What needs to be done: Output exactly the lines below, starting with the line that has "une enquête sur deux matchs de" and going on through the line that has "اتخاذ إجراء، مثل", both included, and no other lines.
Dataset section start
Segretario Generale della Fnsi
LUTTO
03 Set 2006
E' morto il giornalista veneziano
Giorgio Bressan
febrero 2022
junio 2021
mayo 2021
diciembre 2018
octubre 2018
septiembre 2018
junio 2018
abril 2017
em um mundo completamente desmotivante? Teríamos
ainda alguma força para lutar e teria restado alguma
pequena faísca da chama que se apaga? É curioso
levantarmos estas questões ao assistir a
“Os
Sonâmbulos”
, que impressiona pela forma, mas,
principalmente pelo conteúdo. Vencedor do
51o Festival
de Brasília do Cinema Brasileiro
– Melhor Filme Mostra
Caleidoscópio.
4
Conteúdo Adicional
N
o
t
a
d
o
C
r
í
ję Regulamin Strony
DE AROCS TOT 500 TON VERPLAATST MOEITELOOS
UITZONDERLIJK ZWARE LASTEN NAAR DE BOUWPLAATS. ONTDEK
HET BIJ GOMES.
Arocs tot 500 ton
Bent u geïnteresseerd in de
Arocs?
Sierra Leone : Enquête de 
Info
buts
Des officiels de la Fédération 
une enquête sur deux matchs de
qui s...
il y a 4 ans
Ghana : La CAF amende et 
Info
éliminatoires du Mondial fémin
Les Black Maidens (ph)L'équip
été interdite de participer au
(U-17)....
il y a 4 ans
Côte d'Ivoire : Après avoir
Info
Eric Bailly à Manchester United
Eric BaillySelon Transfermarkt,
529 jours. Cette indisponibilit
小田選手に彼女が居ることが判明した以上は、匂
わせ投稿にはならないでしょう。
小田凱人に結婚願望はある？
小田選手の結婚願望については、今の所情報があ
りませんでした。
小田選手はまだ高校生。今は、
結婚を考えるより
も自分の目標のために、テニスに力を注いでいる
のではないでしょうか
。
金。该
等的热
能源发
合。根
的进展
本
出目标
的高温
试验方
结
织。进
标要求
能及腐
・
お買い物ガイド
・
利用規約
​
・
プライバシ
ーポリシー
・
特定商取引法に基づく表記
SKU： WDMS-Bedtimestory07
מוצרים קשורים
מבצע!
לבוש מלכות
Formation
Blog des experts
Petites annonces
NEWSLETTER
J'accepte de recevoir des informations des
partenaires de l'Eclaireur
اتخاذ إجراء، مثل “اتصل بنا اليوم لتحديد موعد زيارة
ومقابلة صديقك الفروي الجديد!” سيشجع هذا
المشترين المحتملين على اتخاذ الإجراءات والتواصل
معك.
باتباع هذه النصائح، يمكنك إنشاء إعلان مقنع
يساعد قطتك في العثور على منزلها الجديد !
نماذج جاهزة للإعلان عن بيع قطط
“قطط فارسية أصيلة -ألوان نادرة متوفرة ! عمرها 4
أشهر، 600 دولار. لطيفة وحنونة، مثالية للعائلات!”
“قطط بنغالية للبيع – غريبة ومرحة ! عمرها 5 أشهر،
Dataset section end
Output of the exercise:
une enquête sur deux matchs de
qui s...
il y a 4 ans
Ghana : La CAF amende et 
Info
éliminatoires du Mondial fémin
Les Black Maidens (ph)L'équip
été interdite de participer au
(U-17)....
il y a 4 ans
Côte d'Ivoire : Après avoir
Info
Eric Bailly à Manchester United
Eric BaillySelon Transfermarkt,
529 jours. Cette indisponibilit
小田選手に彼女が居ることが判明した以上は、匂
わせ投稿にはならないでしょう。
小田凱人に結婚願望はある？
小田選手の結婚願望については、今の所情報があ
りませんでした。
小田選手はまだ高校生。今は、
結婚を考えるより
も自分の目標のために、テニスに力を注いでいる
のではないでしょうか
。
金。该
等的热
能源发
合。根
的进展
本
出目标
的高温
试验方
结
织。进
标要求
能及腐
・
お買い物ガイド
・
利用規約
​
・
プライバシ
ーポリシー
・
特定商取引法に基づく表記
SKU： WDMS-Bedtimestory07
מוצרים קשורים
מבצע!
לבוש מלכות
Formation
Blog des experts
Petites annonces
NEWSLETTER
J'accepte de recevoir des informations des
partenaires de l'Eclaireur
اتخاذ إجراء، مثل “اتصل بنا اليوم لتحديد موعد زيارة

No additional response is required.